The line that contains "Describe the element at coordinates (39, 529)" marks the start. Output it and all remaining lines exactly, through the final line of the listing.

BEGIN Material to process

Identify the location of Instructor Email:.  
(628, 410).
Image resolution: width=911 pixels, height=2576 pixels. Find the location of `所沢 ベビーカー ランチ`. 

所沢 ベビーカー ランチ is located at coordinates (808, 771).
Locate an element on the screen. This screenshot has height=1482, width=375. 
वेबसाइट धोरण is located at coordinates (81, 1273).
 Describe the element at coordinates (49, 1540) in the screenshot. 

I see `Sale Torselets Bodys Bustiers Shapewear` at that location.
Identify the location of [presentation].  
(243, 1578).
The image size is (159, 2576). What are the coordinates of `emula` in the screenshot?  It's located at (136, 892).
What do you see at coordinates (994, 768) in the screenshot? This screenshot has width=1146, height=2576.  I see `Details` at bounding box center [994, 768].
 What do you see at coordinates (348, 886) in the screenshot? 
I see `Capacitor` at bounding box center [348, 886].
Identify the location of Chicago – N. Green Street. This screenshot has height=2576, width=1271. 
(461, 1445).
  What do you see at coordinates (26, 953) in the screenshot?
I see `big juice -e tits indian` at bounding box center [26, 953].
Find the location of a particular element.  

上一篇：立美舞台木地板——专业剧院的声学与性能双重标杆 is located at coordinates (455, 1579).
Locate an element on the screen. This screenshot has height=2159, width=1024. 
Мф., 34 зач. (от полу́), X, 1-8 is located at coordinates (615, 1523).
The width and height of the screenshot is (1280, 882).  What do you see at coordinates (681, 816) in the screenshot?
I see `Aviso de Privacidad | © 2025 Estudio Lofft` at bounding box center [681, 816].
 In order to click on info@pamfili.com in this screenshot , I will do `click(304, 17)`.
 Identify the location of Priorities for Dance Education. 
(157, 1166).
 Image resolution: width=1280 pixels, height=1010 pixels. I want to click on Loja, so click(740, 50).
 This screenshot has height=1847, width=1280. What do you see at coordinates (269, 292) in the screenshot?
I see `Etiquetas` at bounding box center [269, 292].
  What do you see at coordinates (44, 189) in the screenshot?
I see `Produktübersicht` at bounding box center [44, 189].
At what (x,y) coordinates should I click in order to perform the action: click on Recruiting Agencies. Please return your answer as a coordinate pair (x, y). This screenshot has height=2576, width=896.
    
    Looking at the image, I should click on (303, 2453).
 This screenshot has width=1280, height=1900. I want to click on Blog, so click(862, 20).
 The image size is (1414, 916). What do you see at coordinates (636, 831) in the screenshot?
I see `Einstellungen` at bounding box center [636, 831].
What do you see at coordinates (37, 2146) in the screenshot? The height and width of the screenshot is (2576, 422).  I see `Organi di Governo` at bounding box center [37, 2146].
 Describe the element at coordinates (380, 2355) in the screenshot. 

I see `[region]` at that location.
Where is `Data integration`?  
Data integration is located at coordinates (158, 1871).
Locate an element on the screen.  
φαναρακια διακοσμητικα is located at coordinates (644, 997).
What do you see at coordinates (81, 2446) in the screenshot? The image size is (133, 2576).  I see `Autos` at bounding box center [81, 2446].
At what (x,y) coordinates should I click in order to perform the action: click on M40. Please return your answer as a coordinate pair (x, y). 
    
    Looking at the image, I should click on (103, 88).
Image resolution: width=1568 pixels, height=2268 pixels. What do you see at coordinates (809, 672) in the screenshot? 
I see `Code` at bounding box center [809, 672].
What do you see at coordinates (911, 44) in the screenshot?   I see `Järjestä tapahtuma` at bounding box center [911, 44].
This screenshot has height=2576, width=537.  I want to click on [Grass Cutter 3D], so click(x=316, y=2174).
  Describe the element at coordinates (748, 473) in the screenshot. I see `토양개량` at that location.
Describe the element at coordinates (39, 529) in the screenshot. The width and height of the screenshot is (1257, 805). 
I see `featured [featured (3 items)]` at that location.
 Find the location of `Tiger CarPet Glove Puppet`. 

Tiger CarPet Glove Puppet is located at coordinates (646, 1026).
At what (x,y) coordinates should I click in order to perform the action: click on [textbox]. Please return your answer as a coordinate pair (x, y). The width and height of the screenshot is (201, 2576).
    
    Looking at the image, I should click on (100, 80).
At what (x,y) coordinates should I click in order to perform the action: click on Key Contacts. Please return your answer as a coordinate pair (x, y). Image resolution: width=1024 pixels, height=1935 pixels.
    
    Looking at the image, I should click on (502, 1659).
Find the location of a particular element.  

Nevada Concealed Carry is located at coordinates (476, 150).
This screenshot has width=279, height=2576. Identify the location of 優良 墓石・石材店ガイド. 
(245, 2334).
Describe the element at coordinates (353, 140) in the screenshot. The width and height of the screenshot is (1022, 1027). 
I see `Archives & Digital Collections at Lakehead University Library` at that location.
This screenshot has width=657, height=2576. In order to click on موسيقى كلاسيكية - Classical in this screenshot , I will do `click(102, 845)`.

END Material to process

- [Exercise solution]
Describe the element at coordinates (39, 529) in the screenshot. The width and height of the screenshot is (1257, 805). 
I see `featured [featured (3 items)]` at that location.
 Find the location of `Tiger CarPet Glove Puppet`. 

Tiger CarPet Glove Puppet is located at coordinates (646, 1026).
At what (x,y) coordinates should I click in order to perform the action: click on [textbox]. Please return your answer as a coordinate pair (x, y). The width and height of the screenshot is (201, 2576).
    
    Looking at the image, I should click on (100, 80).
At what (x,y) coordinates should I click in order to perform the action: click on Key Contacts. Please return your answer as a coordinate pair (x, y). Image resolution: width=1024 pixels, height=1935 pixels.
    
    Looking at the image, I should click on (502, 1659).
Find the location of a particular element.  

Nevada Concealed Carry is located at coordinates (476, 150).
This screenshot has width=279, height=2576. Identify the location of 優良 墓石・石材店ガイド. 
(245, 2334).
Describe the element at coordinates (353, 140) in the screenshot. The width and height of the screenshot is (1022, 1027). 
I see `Archives & Digital Collections at Lakehead University Library` at that location.
This screenshot has width=657, height=2576. In order to click on موسيقى كلاسيكية - Classical in this screenshot , I will do `click(102, 845)`.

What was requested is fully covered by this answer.